**EXERCISE INSTRUCTIONS**
Print, in exact form, the lines below from the one containing "меновская Надежда" through the one containing "ついて説明するとともに、違法性や対処法", and omit all others.

**DATA FOR THIS EXERCISE**
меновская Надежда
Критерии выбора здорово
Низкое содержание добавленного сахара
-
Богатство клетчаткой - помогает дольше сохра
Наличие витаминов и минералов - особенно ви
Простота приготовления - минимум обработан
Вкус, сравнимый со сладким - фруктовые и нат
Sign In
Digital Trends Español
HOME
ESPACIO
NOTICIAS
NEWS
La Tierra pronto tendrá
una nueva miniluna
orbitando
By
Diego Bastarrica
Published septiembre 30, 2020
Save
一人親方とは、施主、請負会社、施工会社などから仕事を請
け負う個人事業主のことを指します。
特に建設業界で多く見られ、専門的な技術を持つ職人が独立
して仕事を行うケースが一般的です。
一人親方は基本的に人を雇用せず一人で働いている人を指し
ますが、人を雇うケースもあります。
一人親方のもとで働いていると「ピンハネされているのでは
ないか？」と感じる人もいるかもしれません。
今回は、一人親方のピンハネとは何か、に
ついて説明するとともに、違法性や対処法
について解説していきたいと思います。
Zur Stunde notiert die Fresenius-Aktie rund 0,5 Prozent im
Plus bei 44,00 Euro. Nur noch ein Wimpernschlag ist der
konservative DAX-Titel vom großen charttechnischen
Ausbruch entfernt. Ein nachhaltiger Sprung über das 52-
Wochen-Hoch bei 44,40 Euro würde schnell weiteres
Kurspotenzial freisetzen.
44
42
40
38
==
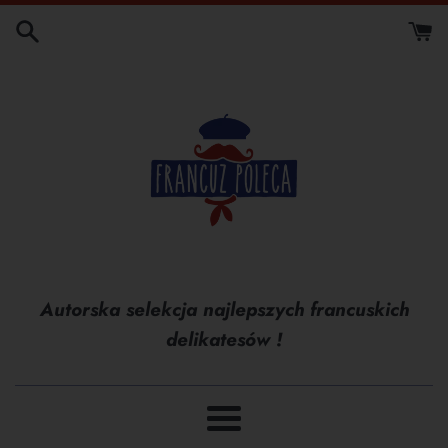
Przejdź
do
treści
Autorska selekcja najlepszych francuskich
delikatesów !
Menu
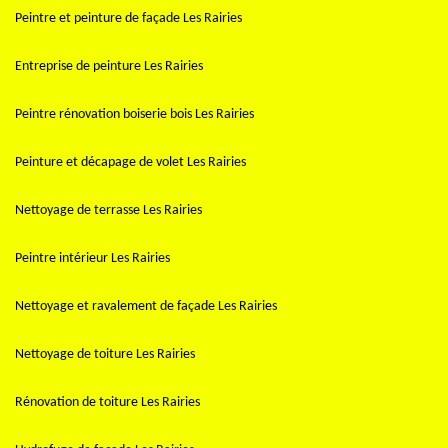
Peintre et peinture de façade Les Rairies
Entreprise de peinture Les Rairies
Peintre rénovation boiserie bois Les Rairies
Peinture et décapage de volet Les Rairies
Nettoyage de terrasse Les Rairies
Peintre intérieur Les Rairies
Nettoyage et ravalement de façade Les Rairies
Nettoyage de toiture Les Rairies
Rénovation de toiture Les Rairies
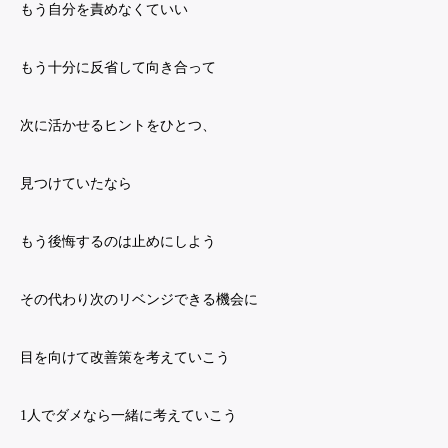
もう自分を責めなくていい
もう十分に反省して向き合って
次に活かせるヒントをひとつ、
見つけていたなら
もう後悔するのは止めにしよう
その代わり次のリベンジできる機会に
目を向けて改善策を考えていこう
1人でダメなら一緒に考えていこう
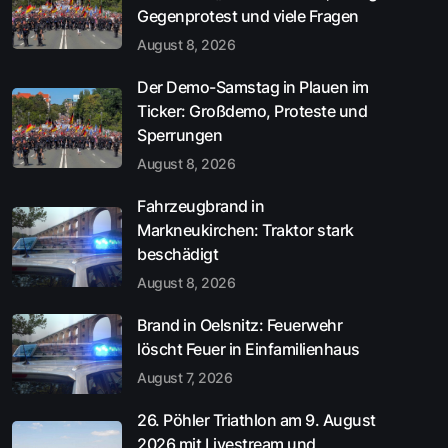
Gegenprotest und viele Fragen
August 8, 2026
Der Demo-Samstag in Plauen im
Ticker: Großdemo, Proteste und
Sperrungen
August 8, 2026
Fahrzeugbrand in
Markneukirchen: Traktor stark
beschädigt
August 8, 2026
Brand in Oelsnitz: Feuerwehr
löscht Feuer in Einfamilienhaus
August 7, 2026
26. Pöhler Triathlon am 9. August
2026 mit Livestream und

**EXERCISE RESULT**
меновская Надежда
Критерии выбора здорово
Низкое содержание добавленного сахара
-
Богатство клетчаткой - помогает дольше сохра
Наличие витаминов и минералов - особенно ви
Простота приготовления - минимум обработан
Вкус, сравнимый со сладким - фруктовые и нат
Sign In
Digital Trends Español
HOME
ESPACIO
NOTICIAS
NEWS
La Tierra pronto tendrá
una nueva miniluna
orbitando
By
Diego Bastarrica
Published septiembre 30, 2020
Save
一人親方とは、施主、請負会社、施工会社などから仕事を請
け負う個人事業主のことを指します。
特に建設業界で多く見られ、専門的な技術を持つ職人が独立
して仕事を行うケースが一般的です。
一人親方は基本的に人を雇用せず一人で働いている人を指し
ますが、人を雇うケースもあります。
一人親方のもとで働いていると「ピンハネされているのでは
ないか？」と感じる人もいるかもしれません。
今回は、一人親方のピンハネとは何か、に
ついて説明するとともに、違法性や対処法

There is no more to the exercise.